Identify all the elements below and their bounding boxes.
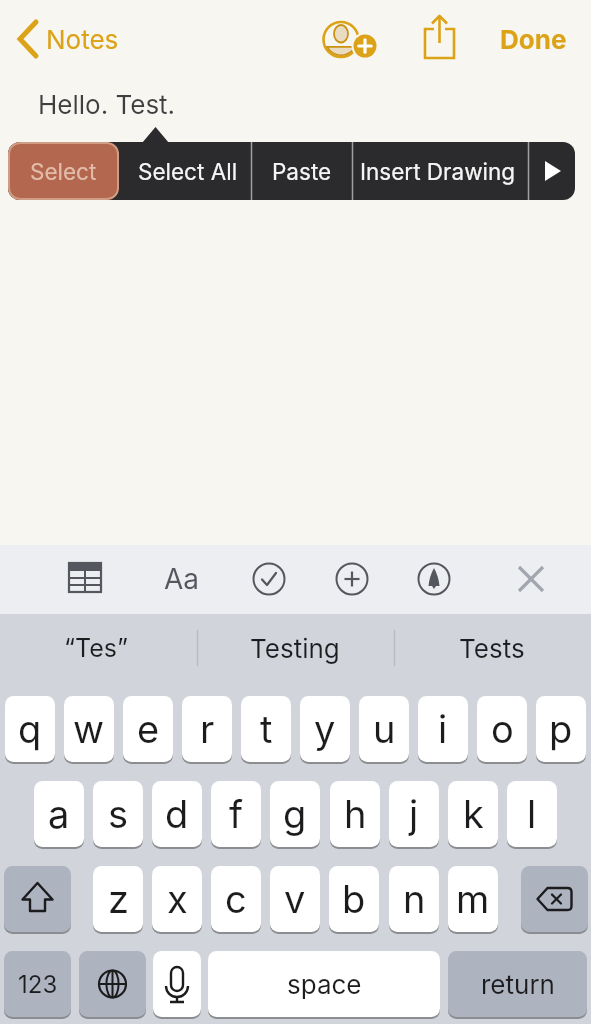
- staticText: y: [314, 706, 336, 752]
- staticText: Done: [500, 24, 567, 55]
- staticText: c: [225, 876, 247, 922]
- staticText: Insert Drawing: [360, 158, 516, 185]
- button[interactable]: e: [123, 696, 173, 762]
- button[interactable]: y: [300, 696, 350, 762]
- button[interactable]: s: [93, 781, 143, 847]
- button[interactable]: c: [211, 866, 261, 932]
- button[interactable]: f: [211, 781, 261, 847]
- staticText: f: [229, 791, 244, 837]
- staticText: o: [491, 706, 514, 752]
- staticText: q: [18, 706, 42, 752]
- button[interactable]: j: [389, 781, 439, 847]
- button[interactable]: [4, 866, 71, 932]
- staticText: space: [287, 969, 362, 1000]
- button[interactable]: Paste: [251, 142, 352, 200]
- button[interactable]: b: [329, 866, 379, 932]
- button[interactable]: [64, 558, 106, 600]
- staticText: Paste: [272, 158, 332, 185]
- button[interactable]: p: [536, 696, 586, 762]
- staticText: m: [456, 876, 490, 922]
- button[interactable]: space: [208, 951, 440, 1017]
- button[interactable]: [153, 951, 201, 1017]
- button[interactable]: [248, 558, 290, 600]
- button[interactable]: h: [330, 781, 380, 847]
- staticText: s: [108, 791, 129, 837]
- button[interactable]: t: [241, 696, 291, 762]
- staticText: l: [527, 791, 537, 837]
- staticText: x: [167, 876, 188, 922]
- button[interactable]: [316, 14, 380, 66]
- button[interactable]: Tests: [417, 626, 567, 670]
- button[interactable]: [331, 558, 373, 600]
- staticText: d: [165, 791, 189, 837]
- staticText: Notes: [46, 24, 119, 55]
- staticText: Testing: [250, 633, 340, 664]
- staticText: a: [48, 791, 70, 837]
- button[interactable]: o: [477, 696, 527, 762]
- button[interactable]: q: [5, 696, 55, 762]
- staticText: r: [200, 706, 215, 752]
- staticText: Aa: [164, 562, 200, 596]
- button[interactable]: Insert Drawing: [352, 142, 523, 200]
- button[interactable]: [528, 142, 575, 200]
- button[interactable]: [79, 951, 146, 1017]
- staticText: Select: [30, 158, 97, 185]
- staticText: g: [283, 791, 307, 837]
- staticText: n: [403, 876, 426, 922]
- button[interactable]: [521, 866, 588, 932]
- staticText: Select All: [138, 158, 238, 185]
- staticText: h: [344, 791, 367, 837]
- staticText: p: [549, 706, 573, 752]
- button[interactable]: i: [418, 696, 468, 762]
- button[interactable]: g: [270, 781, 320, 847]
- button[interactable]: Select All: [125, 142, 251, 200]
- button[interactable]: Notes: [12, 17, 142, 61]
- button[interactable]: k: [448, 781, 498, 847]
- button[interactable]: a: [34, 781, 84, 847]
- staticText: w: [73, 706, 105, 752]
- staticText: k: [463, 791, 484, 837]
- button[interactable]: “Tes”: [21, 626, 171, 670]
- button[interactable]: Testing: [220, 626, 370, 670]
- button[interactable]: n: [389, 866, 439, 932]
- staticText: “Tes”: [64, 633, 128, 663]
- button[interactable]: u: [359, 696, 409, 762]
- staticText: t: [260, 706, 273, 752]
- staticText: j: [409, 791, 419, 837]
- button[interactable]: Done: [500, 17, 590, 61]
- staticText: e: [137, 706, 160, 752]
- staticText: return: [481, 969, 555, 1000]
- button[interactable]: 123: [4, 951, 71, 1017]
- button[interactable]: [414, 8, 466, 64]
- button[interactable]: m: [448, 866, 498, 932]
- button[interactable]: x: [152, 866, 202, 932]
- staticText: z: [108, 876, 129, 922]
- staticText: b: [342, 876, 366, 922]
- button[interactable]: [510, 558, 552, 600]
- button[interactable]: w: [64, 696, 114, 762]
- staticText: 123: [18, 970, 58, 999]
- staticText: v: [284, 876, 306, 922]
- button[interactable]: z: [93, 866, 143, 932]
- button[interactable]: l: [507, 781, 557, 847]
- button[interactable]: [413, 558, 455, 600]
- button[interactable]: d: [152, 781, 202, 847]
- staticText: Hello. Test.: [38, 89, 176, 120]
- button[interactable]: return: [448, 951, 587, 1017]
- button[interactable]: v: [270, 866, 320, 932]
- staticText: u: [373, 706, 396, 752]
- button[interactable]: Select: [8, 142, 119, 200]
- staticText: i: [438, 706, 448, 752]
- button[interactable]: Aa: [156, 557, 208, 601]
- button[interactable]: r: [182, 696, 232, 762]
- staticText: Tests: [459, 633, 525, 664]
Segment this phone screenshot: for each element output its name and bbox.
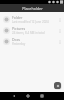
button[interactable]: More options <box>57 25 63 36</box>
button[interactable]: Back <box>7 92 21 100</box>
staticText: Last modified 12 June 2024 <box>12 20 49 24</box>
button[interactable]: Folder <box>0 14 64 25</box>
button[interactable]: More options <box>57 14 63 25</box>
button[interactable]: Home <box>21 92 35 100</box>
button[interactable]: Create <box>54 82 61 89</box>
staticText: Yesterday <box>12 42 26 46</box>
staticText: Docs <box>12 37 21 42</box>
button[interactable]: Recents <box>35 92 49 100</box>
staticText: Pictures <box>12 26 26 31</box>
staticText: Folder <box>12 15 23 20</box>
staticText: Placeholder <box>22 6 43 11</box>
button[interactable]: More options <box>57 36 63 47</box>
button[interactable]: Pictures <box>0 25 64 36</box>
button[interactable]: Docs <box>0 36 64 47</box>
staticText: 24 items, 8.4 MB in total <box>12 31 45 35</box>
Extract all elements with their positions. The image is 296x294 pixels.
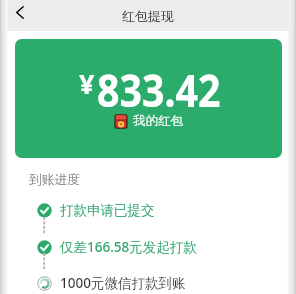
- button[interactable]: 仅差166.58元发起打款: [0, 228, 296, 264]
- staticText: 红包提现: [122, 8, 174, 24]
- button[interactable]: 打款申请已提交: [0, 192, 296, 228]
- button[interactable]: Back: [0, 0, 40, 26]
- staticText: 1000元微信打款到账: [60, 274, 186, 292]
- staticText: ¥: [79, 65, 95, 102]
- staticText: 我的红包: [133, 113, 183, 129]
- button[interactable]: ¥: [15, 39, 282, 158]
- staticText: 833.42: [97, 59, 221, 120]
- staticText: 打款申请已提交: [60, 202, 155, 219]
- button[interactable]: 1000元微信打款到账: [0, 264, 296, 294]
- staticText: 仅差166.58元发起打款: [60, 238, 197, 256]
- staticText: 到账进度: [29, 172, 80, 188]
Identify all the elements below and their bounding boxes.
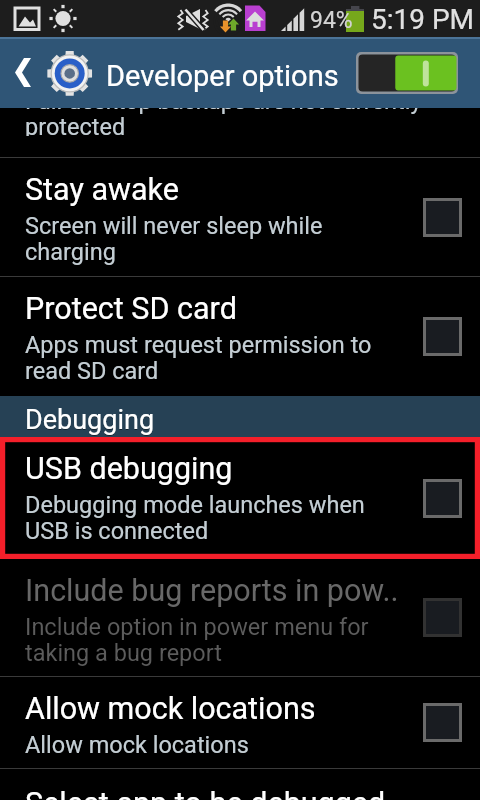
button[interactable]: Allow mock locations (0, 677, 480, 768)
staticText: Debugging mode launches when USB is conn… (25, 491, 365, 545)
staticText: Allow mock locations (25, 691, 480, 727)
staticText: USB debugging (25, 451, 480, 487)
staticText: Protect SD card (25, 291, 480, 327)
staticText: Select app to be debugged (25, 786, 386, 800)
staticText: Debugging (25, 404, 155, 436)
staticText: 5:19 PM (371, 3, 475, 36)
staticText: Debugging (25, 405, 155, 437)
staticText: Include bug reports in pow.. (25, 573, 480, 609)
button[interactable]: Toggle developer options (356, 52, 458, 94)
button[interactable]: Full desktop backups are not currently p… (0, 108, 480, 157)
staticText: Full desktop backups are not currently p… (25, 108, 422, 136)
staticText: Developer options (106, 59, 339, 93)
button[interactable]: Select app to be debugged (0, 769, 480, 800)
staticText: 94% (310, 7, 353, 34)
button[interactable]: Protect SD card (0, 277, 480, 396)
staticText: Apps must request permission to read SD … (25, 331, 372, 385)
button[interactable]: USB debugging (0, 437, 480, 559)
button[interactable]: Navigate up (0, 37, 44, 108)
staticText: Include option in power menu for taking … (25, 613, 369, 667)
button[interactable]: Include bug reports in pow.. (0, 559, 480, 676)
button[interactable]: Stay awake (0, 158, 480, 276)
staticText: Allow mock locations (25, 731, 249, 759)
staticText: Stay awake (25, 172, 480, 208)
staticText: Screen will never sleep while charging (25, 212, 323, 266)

::::

**Instructions to follow:**
Whenever the word "options" appears in a line of the listing, copy out that line.

**Result of the exercise:**
button[interactable]: More options <box>57 25 63 36</box>
button[interactable]: More options <box>57 14 63 25</box>
button[interactable]: More options <box>57 36 63 47</box>
button[interactable]: Toggle developer options (356, 52, 458, 94)
staticText: Developer options (106, 59, 339, 93)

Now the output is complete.